Saturday, July 26, 2014

Quick and easy "software diversification"

The Economist published an article Divided we stand about the work that Full Professor Michael Franz did at University of California at Irvine to further secure software applications.

The gist of the technique is to compile the same source code into many variant binaries that perform the same function, but differ structurally, at the machine instruction level. For example: the sequence MOV EAX, EBX; XOR ECX, EDX can be rearranged into XOR ECX, EDX; MOV EAX, EBX, or made into MOV EAX, EBX; NOP; XOR ECX, EDX without affecting any functionality of the sequence. The team modified compilers (both LLVM clang and GCC) to automatically (and deterministically) introduce diversity (randomness) in the instruction scheduler. As such, exploit writers will have a harder time targeting all variants.

This immediately reminds me of a simply trick I used many years ago to achieve a similar effect: Randomizing the linking order of object files. Consider this, if you have object main.o, strcpy.o, and puts.o, you can create 6 (3 factorial) variants by linking them in different permutation orders:

  1. main strcpy puts
  2. main puts strcpy
  3. strcpy main puts
  4. strcpy puts main
  5. puts main strcpy
  6. puts strcpy main
$ gcc -o t1 f1.o main.o
$ gcc -o t2 main.o f1.o
$ nm t1
0000000100001040 S _NXArgc
0000000100001048 S _NXArgv
0000000100001058 S ___progname
0000000100000000 T __mh_execute_header
0000000100001050 S _environ
                 U _exit
0000000100000ec0 T _f1
0000000100000ed0 T _main
0000000100001000 s _pvars
                 U dyld_stub_binder
0000000100000e80 T start
$ nm t2
0000000100001040 S _NXArgc
0000000100001048 S _NXArgv
0000000100001058 S ___progname
0000000100000000 T __mh_execute_header
0000000100001050 S _environ
                 U _exit
0000000100000ef0 T _f1
0000000100000ec0 T _main
0000000100001000 s _pvars
                 U dyld_stub_binder
0000000100000e80 T start

In the first variant, f1 is at ~EC0 and main is at ~ED0. In the second variant, f1 is at ~EF0 and main is at ~EC0. There is a clear difference in the structure of the binaries but no functionality is affected.

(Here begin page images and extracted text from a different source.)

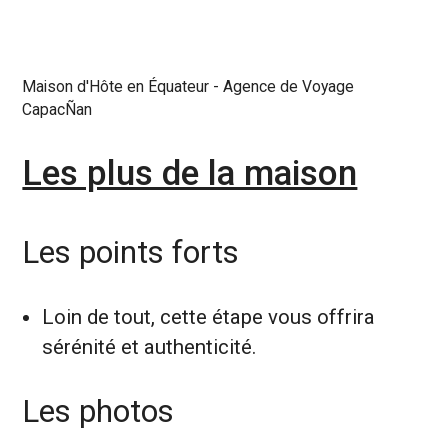
Maison d'Hôte en Équateur - Agence de Voyage
CapacÑan
Les plus de la maison
Les points forts
Loin de tout, cette étape vous offrira
sérénité et authenticité.
Les photos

This trick is performed at the final stage (linking) in the whole build process. Therefore, intermediate object files can be reused without recompilation. Furthermore, no source code is required for this "diversification" process to happen.

Clear tradeoffs are in the granularity of the diversification. In the context of Prof Franz's work, which is mainly in defense against ROP exploit, I'll happily ignore such granularity.

Oh, by the way, I did not use this trick to "secure" the application. It seems like a wrong tool for that purpose due to distribution and debugging problems it creates.